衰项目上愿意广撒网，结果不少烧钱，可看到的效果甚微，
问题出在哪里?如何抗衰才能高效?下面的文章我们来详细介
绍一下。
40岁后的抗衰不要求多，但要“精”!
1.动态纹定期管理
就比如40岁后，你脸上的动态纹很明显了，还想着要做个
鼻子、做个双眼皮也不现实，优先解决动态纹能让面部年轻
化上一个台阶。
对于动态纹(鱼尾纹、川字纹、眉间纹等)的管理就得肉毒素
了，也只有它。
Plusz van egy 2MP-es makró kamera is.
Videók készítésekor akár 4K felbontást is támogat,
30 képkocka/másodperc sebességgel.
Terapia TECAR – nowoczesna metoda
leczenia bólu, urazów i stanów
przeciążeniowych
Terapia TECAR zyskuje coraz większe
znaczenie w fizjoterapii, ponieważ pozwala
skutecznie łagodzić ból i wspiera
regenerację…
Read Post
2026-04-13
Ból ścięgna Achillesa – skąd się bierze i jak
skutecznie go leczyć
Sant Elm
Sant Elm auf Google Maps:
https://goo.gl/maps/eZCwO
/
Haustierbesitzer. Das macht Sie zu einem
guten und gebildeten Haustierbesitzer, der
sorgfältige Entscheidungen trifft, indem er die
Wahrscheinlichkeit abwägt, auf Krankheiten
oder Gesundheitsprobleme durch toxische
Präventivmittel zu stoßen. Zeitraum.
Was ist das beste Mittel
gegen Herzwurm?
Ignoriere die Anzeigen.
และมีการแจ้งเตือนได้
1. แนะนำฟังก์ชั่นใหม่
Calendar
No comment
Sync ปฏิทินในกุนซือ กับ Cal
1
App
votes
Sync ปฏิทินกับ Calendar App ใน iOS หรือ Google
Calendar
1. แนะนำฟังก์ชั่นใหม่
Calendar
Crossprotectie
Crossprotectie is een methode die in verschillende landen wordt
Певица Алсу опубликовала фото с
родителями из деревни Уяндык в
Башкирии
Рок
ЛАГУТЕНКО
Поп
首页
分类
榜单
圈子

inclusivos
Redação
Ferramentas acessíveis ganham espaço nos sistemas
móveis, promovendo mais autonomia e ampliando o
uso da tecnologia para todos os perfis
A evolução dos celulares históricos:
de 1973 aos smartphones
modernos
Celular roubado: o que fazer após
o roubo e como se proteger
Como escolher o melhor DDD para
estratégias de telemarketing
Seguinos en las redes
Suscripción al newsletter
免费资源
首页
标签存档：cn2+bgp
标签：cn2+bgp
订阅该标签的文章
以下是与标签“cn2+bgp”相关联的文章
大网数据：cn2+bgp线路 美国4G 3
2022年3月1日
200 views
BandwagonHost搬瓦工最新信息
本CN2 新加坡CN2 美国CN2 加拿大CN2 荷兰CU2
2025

****

_Task item_
The range runs from the line with "skutecznie łagodzić ból i wspiera" up to and including the line with "gegen Herzwurm?" in the listing above; please write out exactly those lines and nothing more.

_Worked solution_
skutecznie łagodzić ból i wspiera
regenerację…
Read Post
2026-04-13
Ból ścięgna Achillesa – skąd się bierze i jak
skutecznie go leczyć
Sant Elm
Sant Elm auf Google Maps:
https://goo.gl/maps/eZCwO
/
Haustierbesitzer. Das macht Sie zu einem
guten und gebildeten Haustierbesitzer, der
sorgfältige Entscheidungen trifft, indem er die
Wahrscheinlichkeit abwägt, auf Krankheiten
oder Gesundheitsprobleme durch toxische
Präventivmittel zu stoßen. Zeitraum.
Was ist das beste Mittel
gegen Herzwurm?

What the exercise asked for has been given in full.